Space industry leader SpaceX is reportedly shopping around a private auction of some of its employee shares at a $350 billion company valuation. Shares of Rocket Lab USA (NASDAQ: RKLB) look like actual rockets, after all, up 370% over the last 52 weeks. Spy satellite operators Planet Labs (NYSE: PL) and Spire Global (NYSE: SPIR) aren't looking too shabby either, with gains of 65% and 92%, respectively.

If you ask me, though, perhaps the ultimate best buy an investor in the space industry could make right now isn't any of these companies. Instead, it's Intuitive Machines (LUNR -3.59%), a tiny company almost no one ever heard of before earlier this year, when "LUNR" lived up to its name... and landed a spaceship on the moon.

A giant leap for a really small company

Intuitive Machines stock wasn't worth a lot before this happened. After its 2023 IPO, Intuitive stock cost as much as $40 a share, meaning a $1,000 investment would have netted you only about 25 shares. The stock quickly gave up its gains, however, and soon plummeted from its IPO price. In the months leading up to its successful placement of a Nova-C lander on the moon, in fact, Intuitive stock mostly bounced around the $2-a-share level.

Today, the stock still costs less than $12, and $1,000 will buy you more than 80 shares.

So what changed?

Well after landing on the moon, Intuitive won a fourth NASA contract to deliver lunar cargo. Fast forward one more month, and Intuitive stock soared 60% in a single day when against all odds, it won a much bigger NASA contract (like, $4.8 billion big) to go beyond delivering parcels to the moon, to building an entire communications system between the Earth and moon.

Clearly, this stock is going places.

A bigger question for investors, though, is whether Intuitive Machines' many successes this year have already been priced in -- or whether Intuitive stock still has room to rise.

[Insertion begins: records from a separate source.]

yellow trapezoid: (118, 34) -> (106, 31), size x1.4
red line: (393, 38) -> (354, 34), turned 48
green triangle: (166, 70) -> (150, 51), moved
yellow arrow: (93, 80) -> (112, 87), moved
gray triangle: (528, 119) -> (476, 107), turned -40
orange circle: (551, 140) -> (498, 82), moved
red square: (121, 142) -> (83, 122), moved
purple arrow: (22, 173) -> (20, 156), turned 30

Valuing Intuitive Machines stock

So will Intuitive stock keep going up? Is it, in short, a buy? That really depends on how the future plays out.

Despite all the positive PR, Intuitive stock today really isn't much to look at. Trailing-12-month sales are just $204 million, according to data from S&P Global Market Intelligence, giving Intuitive a pricey 5.3 times sales valuation. Earnings over the past year are negative -- $176.4 million. And the company is burning about $85 million a year in cash -- an amount roughly equal to what Intuitive has in the bank right now.

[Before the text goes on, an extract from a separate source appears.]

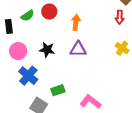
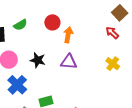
red circle: (49, 12) -> (52, 22), moved
red arrow: (120, 17) -> (112, 33), turned 128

To have any chance of justifying the stock's $1 billion-plus market capitalization, you really have to look a few years out in the future to where analysts expect the company to be in, say, 2026.

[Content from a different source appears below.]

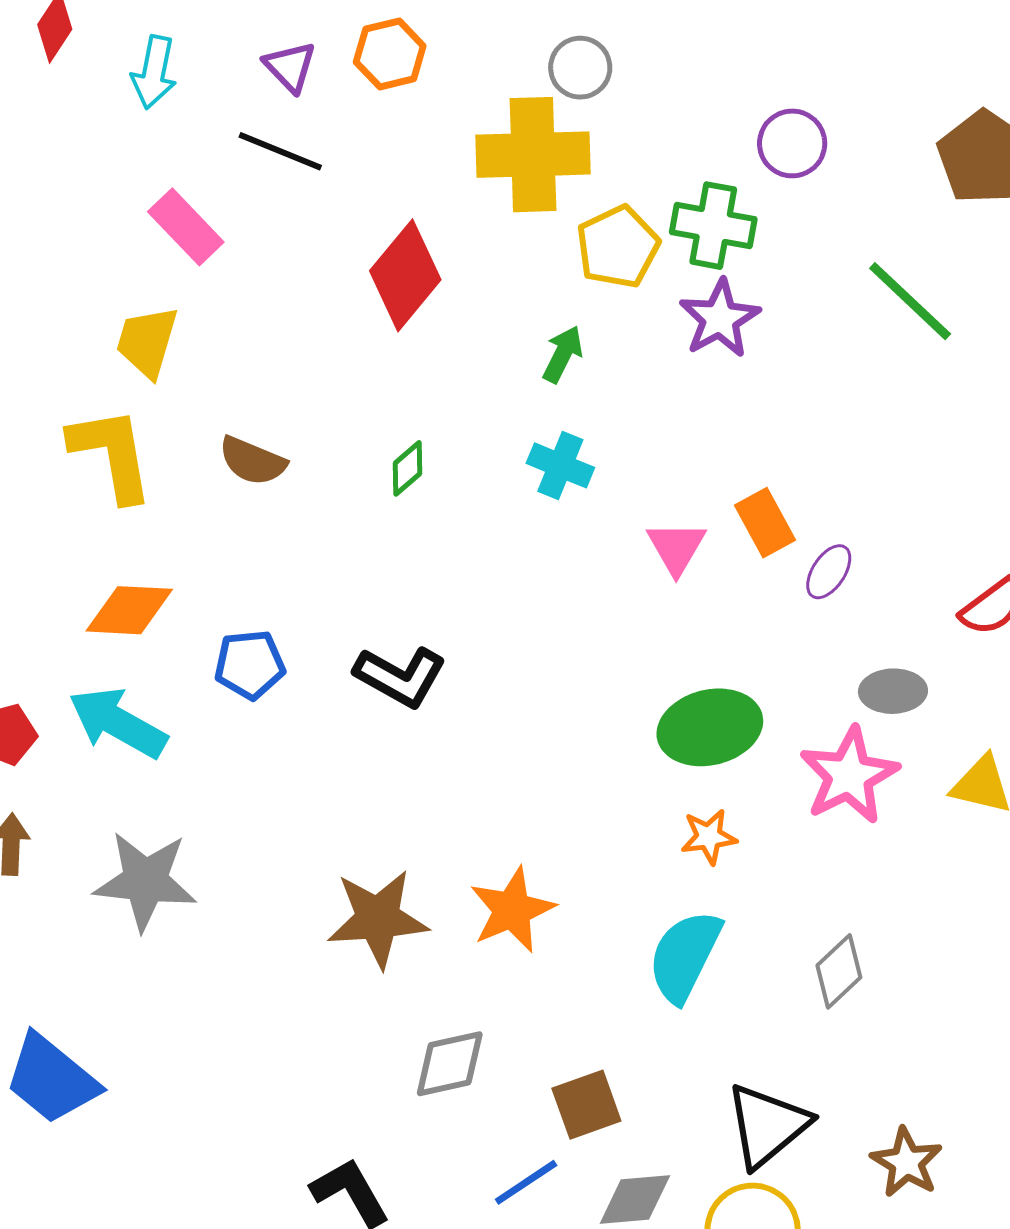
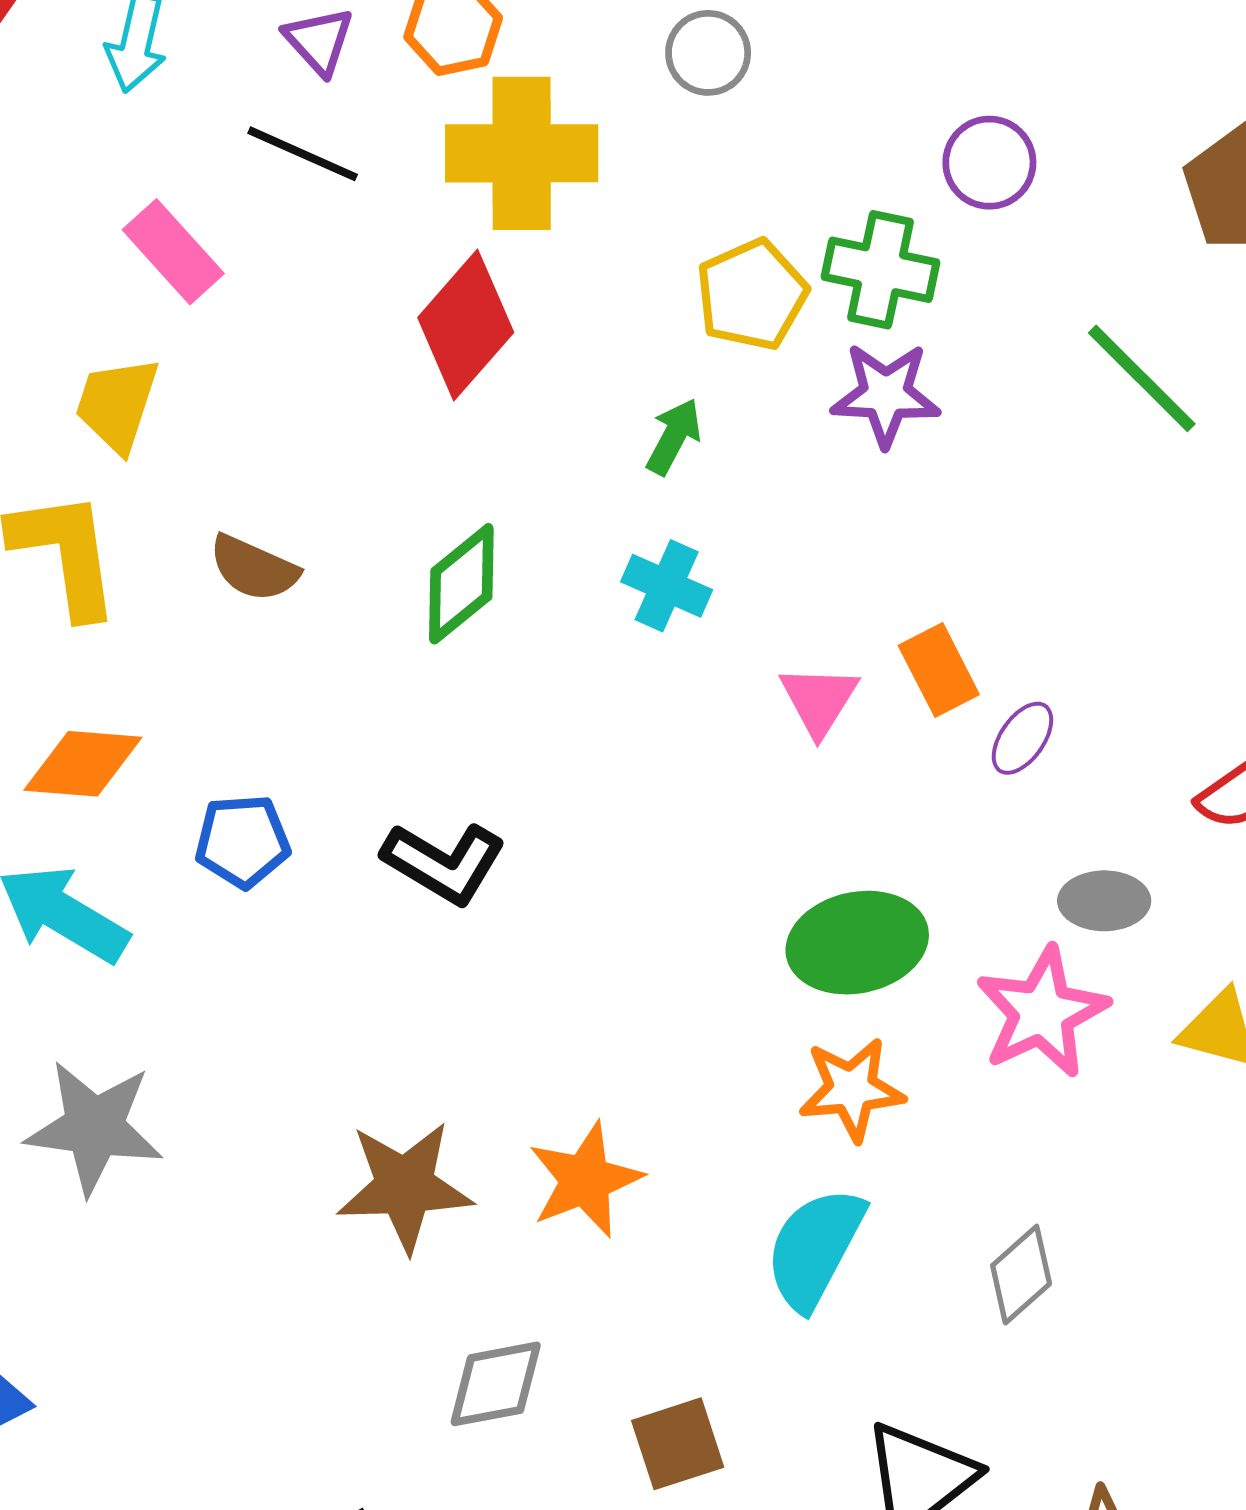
yellow cross: (533, 155) -> (522, 153), moved
purple star: (720, 319) -> (886, 395), turned 30
green diamond: (407, 468) -> (461, 584), size x1.6
orange star: (709, 837) -> (852, 1089), size x1.4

According to S&P forecasts, 2026 is the year Intuitive Machines stock will finally turn profitable, earning about $0.22 per share on sales of just under $500 million. Valuation-wise, that puts the stock at about a 2 times annual sales (albeit sales two years distant) valuation.

Granted, the stock's very forward P/E ratio would be a pricey 53.5 that year. But with sales rising nearly 50% between 2024 and 2026, and earnings rising even faster, that high price would seem to be justified by an equally high growth rate.

Astronauts standing near a factory on the moon looking at planet Earth.

Image source: Getty Images.

It's time to buy Intuitive Machines stock

Indeed, if Intuitive Machines' $4.8 billion NASA Near Space Network contract plays out as envisioned, the stock could be growing even faster than analysts currently project. As Intuitive explained in its original press release describing it, the contract envisions work covering an initial five-year time span, with an optional five-year period extension to follow. If exercised in full, the contract would be worth $4.8 billion over 10 years -- so $480 million per year.

By the way, $480 million a year is nearly as much as Wall Street currently forecasts for Intuitive's entire 2026 revenue. It's actually more than current forecasts for 2027 revenue. And that's not even counting the more than $200 million a year Intuitive is already bringing in from its cargo runs to the moon.

Long story short, current Wall Street estimates vastly understate the potential revenue growth at this company over the next few years, and probably underestimate the company's potential earnings by a similarly vast amount. While we'll need to see how the Near Space Network contract plays out in practice to know how profitable it ends up being, my very strong hunch is that this company's going to be a whole lot more profitable than the analysts currently give it credit for.

The best time to buy Intuitive Machines is right now, before Wall Street figures that out.